Ah, The Long Game. I actually like this episode, unlike a lot of people. The Adam arc, for example, is such a brilliant set-up and contrast to Rose's mistakes in the very next episode, Father's Day, for one thing. But I think most of these aspects have been covered by other rewatch posts, so I want to focus on something a bit different.

I think it's a brilliant commentary on our human society that, when posed the question of what happens on Floor 500, the answer was merely, "The walls are made of gold." This, to me, is not so different to the blinkered vision of present-day ambition. We always want to move up in the world, and we often don't even stop to think what that means. Just because, say, a job pays more, that doesn't mean it's necessarily superior, or that it will actually suit the person in question. For those people on Satellite Five, Floor 500 was seen as superior, but the walls of gold answer to what would seem like an obvious question suggests that no one really stopped to think why Floor 500 was supposed to be better. If people didn't even know what they'd be doing when they got up there, why strive for it? That's the way we're wired, I think. Give humans some competition with each other for some kind of superior position, and of course we want it. We can't seem to help ourselves, on the whole.
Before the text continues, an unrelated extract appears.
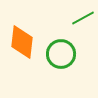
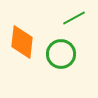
green line: moved 9 px left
"The walls are made of gold" line also reeks of a party line given out in an almost police-state sort of scenario. Satellite Five is structured so that people rarely leave their specific floors, yes. However, the way it's specifically said that "Once you go to Floor 500 you never come back" suggests to me that that's not quite the same of people who have to move to any other floor for some reason. There might be little movement between floors, but I doubt that there's none, considering Adam seemed free to wander about. As such, normally questions would arise about why the people who were promoted to Floor 500 were never seen again. I believe that the people must have been incredibly afraid to question the system, if being given such a flimsy sort of explanation of what Floor 500 was stopped them from doing anything about their concerns about what happened to the people up there. They were looking for a placating answer, and they got one. The idea that the world was verging on a police state is backed up by suggestions made during The Long Game that there was rioting and guerilla freedom groups down on the Earth below, as well as that security both on- and off-planet was particularly tight despite no one knowing why. It's a shame that we never really get to explore just how bad things had gone wrong up to this point; by the time 'Bad Wolf' revisits the issue, things have gone wrong in such a very different sort of way that the damage done during the Jagrafess era seems to no longer matter.